The expected output is the full data, repeated exactly, without pictures.

---------- Supplied information

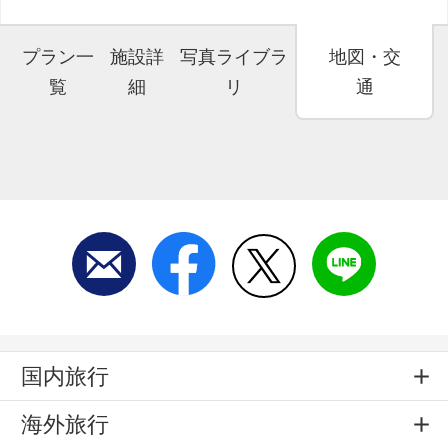
プラン一
施設詳
写真ライブラ
地図・交
覧
細
リ
通
国内旅行
海外旅行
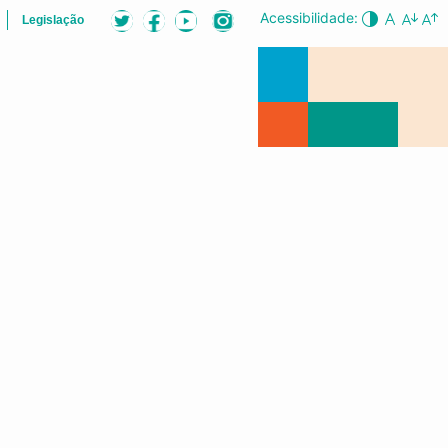
Acessibilidade:
Legislação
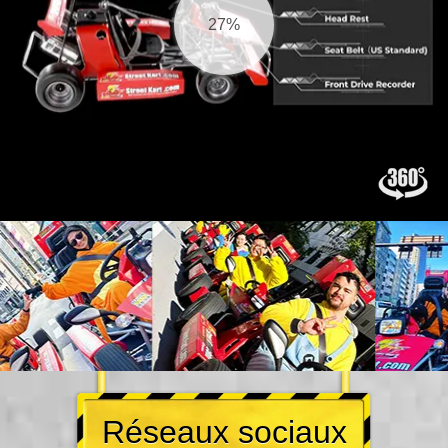
27%
Réseaux sociaux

--------------------

## Solution to the exercise
プラン一
施設詳
写真ライブラ
地図・交
覧
細
リ
通
国内旅行
海外旅行
Acessibilidade:
Legislação
27%
Réseaux sociaux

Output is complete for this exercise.